Familie kocht für sich

Erwachsene erhalten pro Person und Tag Fr. 8.50 plus 1 Franken Taschengeld, Kinder unter 16 einen Franken weniger. Damit müssen sie auch das Essen kaufen und selbst kochen. Deshalb wurden zusätzlich 12 Kochherde in die Grossküche gestellt. Beim Kochen geht es nicht nur um Beschäftigung, sondern auch, um ein Stück Alltag zu bewahren. «Meistens kocht jede Familie für sich», weiss Lindner. Auch die eigenen Räume müssen die Bewohnenden selbst reinigen. Für die Gemeinschaftsräume besteht ein Putzplan. «Mit so vielen Leuten ist das auch für uns Neuland», sagt Linder. Deshalb sei es ihr wichtig gewesen, neben Quereinsteigern auch Fachleute anzustellen. Einer verabschiedet sich gerade von Monika Lindner, die sich bei ihm fürs Mithelfen beim Bettenaufstellen bedankt. Der gebürtige Syrer spricht arabisch. «Sich mit den Leuten verständigen zu können, ist ein riesiger Vorteil, wenn man sich gut abgrenzen kann. Denn die Landsleute wenden sich dann natürlich vermehrt an diese Betreuenden.»

Nachbarn bieten Hilfe an

Bevor sich auch Lindner verabschiedet, geht sie nochmals durch die Räume und bleibt im ehemaligen Speisesaal stehen, der als Gemeinschaftsraum umgenutzt wird.
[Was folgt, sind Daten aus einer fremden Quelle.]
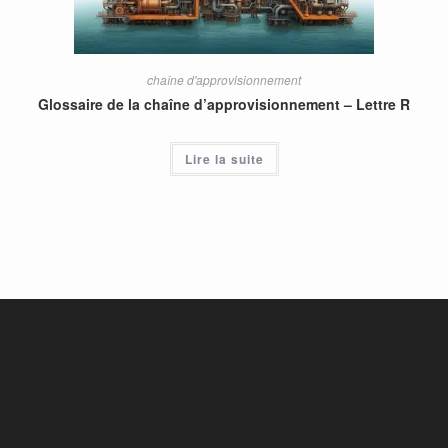
chaîne d'approvisionnement
Glossaire de la chaîne d’approvisionnement – Lettre R
Lire la suite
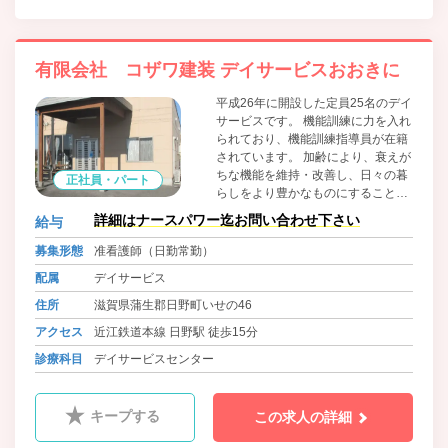
有限会社 コザワ建装 デイサービスおおきに
平成26年に開設した定員25名のデイ
サービスです。 機能訓練に力を入れ
られており、機能訓練指導員が在籍
されています。 加齢により、衰えが
ちな機能を維持・改善し、日々の暮
正社員・パート
らしをより豊かなものにすることを
目指します。 常に中立、客観的な判
詳細はナースパワー迄お問い合わせ下さい
給与
断を意識し、適切なプランを組み立
てています。
募集形態
准看護師（日勤常勤）
配属
デイサービス
住所
滋賀県蒲生郡日野町いせの46
アクセス
近江鉄道本線 日野駅 徒歩15分
診療科目
デイサービスセンター
キープする
この求人の詳細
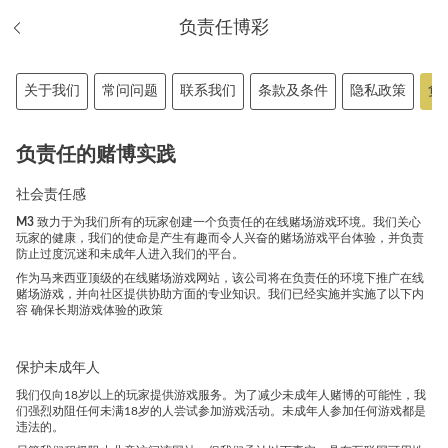
负责任博彩
关于我们
常问问题
联系我们
条款及条件
隐私政策
负
负责任的赌博实践
社会责任感
M3
致力于为我们所有的玩家创建一个负责任的在线赌场游戏环境。我们关心
玩家的健康，我们的使命是产生有趣而令人兴奋的赌场游戏平台体验，并负责
防止过度沉迷和未成年人进入我们的平台。
作为马来西亚顶级的在线赌场游戏网站，该公司将在负责任的环境下推广在线
赌场游戏，并向社区提供协助方面的专业知识。我们已经实施并实施了以下内
容 确保长期游戏体验的政策
保护未成年人
我们仅向18岁以上的玩家提供游戏服务。为了减少未成年人赌博的可能性，我
们强烈劝阻任何未满18岁的人尝试参加游戏活动。未成年人参加任何游戏都是
违法的。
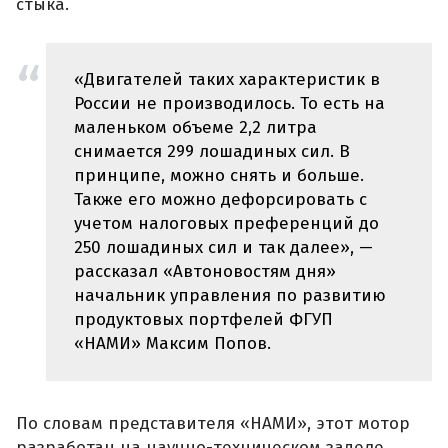
стыка.
«Двигателей таких характеристик в
России не производилось. То есть на
маленьком объеме 2,2 литра
снимается 299 лошадиных сил. В
принципе, можно снять и больше.
Также его можно дефорсировать с
учетом налоговых преференций до
250 лошадиных сил и так далее», —
рассказал «Автоновостям дня»
начальник управления по развитию
продуктовых портфелей ФГУП
«НАМИ» Максим Попов.
По словам представителя «НАМИ», этот мотор
разработан на научно-техническом заделе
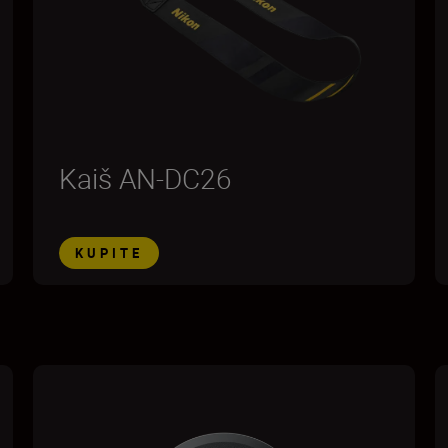
Kaiš AN-DC26
KUPITE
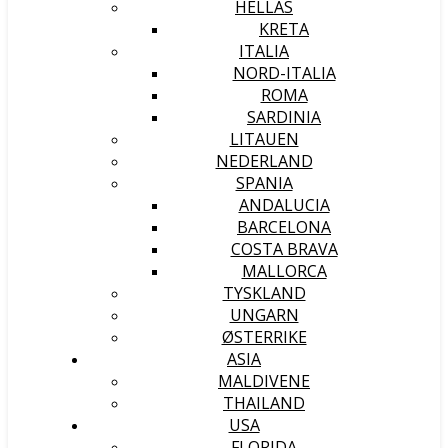
HELLAS
KRETA
ITALIA
NORD-ITALIA
ROMA
SARDINIA
LITAUEN
NEDERLAND
SPANIA
ANDALUCIA
BARCELONA
COSTA BRAVA
MALLORCA
TYSKLAND
UNGARN
ØSTERRIKE
ASIA
MALDIVENE
THAILAND
USA
FLORIDA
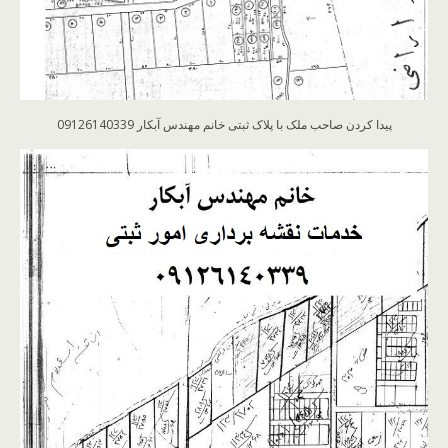
پیدا کردن صاحب ملک با پلاک ثبتی خانم مهندس آبکار 09126140339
Denn neben den Alltagsarbeiten, dem Besuchen des Schul- und Deutschunterrichts bleibt noch Zeit. Anwohner und ein Kindergarten haben bereits grosses Interesse gezeigt, sich auf freiwilliger Basis zum Wohle der Asylsuchenden einzusetzen und bei der Freizeitgestaltung mitzuhelfen. «Es zeichnet sich ab, dass etwas Gutes entsteht, auch weil die Lage und das Gebäude optimale Voraussetzungen dafür schaffen», sagt Lindner mit Blick auf den Innenhof.

Gut möglich, dass dort, wo jetzt noch Handwerkerautos stehen und in rund zwei Jahren dann ein Neubau entsteht, bald Kinder herumrennen werden. Bevor die Asylsuchenden einziehen, hat die Bevölkerung Gelegenheit, die eingerichteten Räume an der Rebbergstrasse 24 anzuschauen am Tag der offenen Tür am Samstag, 20. April, von 10 bis 12 Uhr.